There are many cryptocurrencies that claim to have high security, but only a few are resistant to attacks by quantum computers (FYI, Bitcoin is not). High security is one of the most important factors in choosing an investment target especially for cryptocurrencies as it will be fatal to its credibility when it gets hacked.
As for excor, it’s level of security based on the international standard called Evaluation Assurance Level (EAL) and is currently being reviewed.
This article will dig into EAL and excor’s security.
What is Evaluation Assurance Level (EAL)?
EAL is a numerical grade ranging from EAL1 (lowest) to EAL7+ (highest), assigned to an IT product or system after a Common Criteria Security Evaluation. The higher the grade reflects added assurance requirements that must be met to achieve Common Criteria certification.
The intent of the higher levels is to provide higher confidence that the system’s principal security features are reliably implemented. The EAL level does not measure the security of the system itself, it simply states at what level the system was tested.https://en.wikipedia.org/wiki/Evaluation_Assurance_Level
It should be noted that the grade and the security levels are not necessarily correlated, but the higher the level of certification, the more widely the ‘Target Of Evaluation security assurance’ was tested and verified.
However it can be safe to say that the higher the grade, the more difficult and costly it becomes to hack. Requirements for certification are specified and tests to measure its resistance are conducted in Common Criteria laboratories.
Common Criteria (abbreviation: CC) is an international standard for computer security ‘ISO/IEC 15408’.
The scope of EAL is simplified in a presentation by the University of Hawai’i’ West Oahu “Security Architecture and Design“
Source: Phillip Robbins (2015) “Security Architecture and Design” Slideshow of Information Security & Assurance Program. University of Hawai’i West Oahu.
The EXC Platform was made by improving FeliCa which had already been certified EAL6+. Although EXC is still under review and EAL 6/7 is military class security, we expect to be above at least EAL6+.
Evaluating Past EAL Certified Systems
The official website of the Common Criteria has published statistical data over the last 20 years on EAL certified products.
Based on ‘Certified Products by Assurance Level and Certification Date‘ I made a graph of the number of EAL certifications by level. The category “None” is not included.
Source: Common Criteria (2019) ‘Certified Products by Assurance Level and Certification Date”.
EAL4+ has the most number of certifications, followed by EAL5+ and EAL2+. The general EAL of trusted financial institutions are EAL4, meaning that a system above EAL4 will be possible to gain international trust.

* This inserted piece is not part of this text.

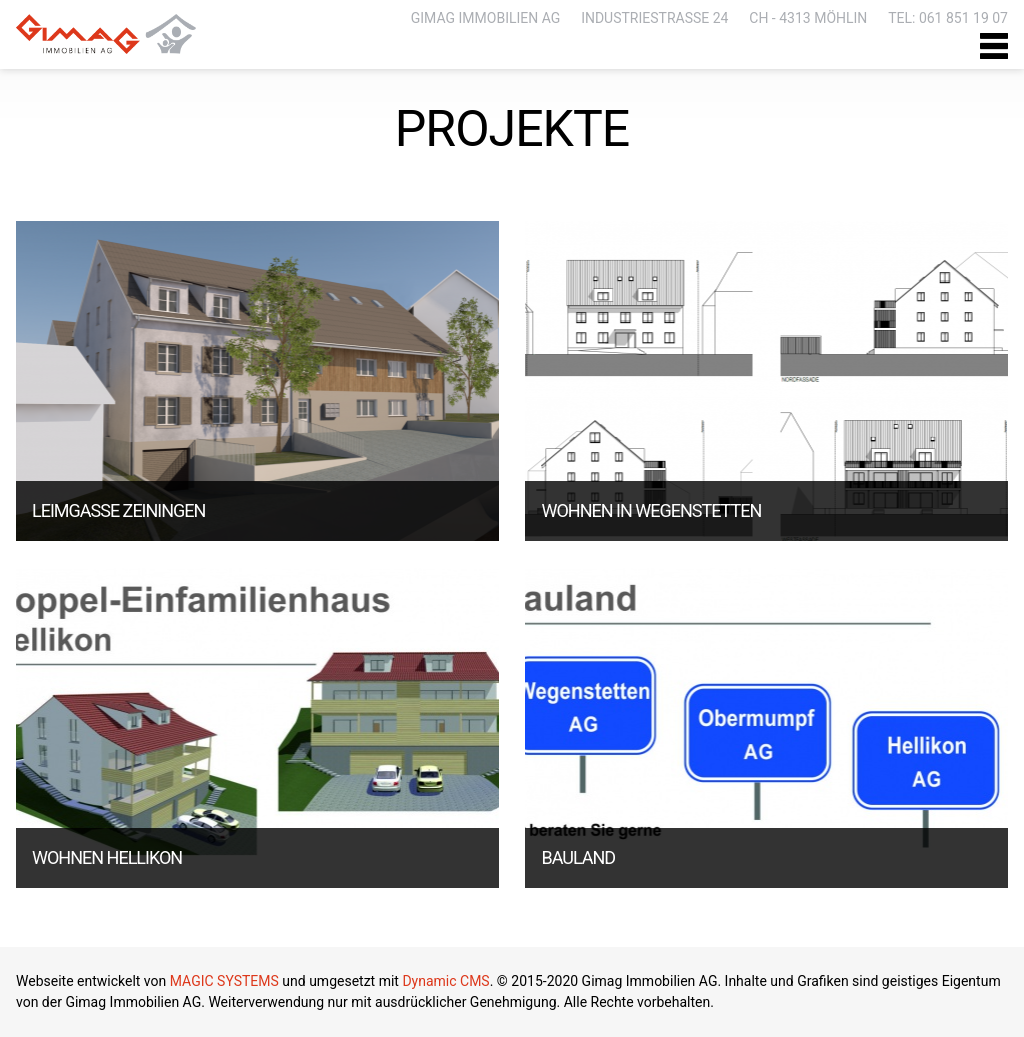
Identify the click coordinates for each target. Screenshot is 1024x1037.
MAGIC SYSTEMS (224, 981)
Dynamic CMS (445, 981)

It seems like being certified EAL4+ is a requirement for IT product introduction in the US, evident as Windows 2000 was certified as EAL4+.
From a bird’s eye view, it seems that the authentication from EAL1 to EAL5+ is the volume zone. From this graph, you can see how difficult it is obtaining a certification of EAL6 or higher.
There have only been 71 EAL6+ certifications other than FeliCa over the past 20 years. The number of EAL7 and EAL7+, which are said to have been certified for the launch systems of nuclear missiles, is limited to 7.
As mentioned above, EXC is currently undergoing the test for a EAL certification.
Will EXC Get Above EAL6+?
Since FeliCa has already acquired EAL6+, and EXC was developed by improving FeliCa, it is highly likely that EXC will receive a higher rating than EAL6+.
Obtaining a certification level above EAL6+ will enable EXC to gain trust from government bodies and central banks. It is said that most cryptocurrencies have difficulties obtaining EAL1, so this is another factor that will bring EXC apart from other digital currencies.
When the central bank of an economy actually attempts to adopt a digital currency, one of the most important factor is security. It is highly likely that EAL, which is an international standard, will be used as the criteriafor security.
Many white papers and technical papers of the cryptocurrency projects have some exaggerated claims and it will be hard for government officials to tests its credibility. In this respect, as EAL is used worldwide and is deemed trustworthy, an EAL certificate will enable EXC to gain an advantage over other global financial institutions.